Work order: Could you restate the entries word for word, without the images?

(Page images and extracted text)
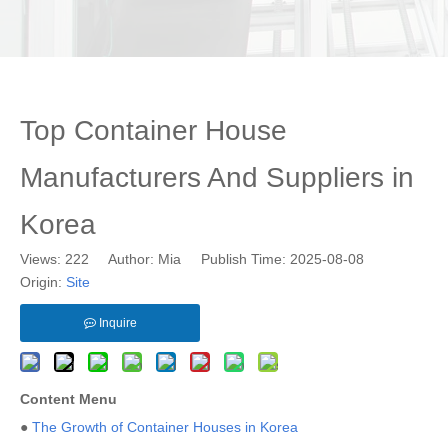
Top Container House
Manufacturers And Suppliers in
Korea
Views:
222
Author: Mia Publish Time: 2025-08-08
Origin:
Site
Inquire
Content Menu
●
The Growth of Container Houses in Korea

The completed task:
Top Container House
Manufacturers And Suppliers in
Korea
Views:
222
Author: Mia Publish Time: 2025-08-08
Origin:
Site
Inquire
Content Menu
●
The Growth of Container Houses in Korea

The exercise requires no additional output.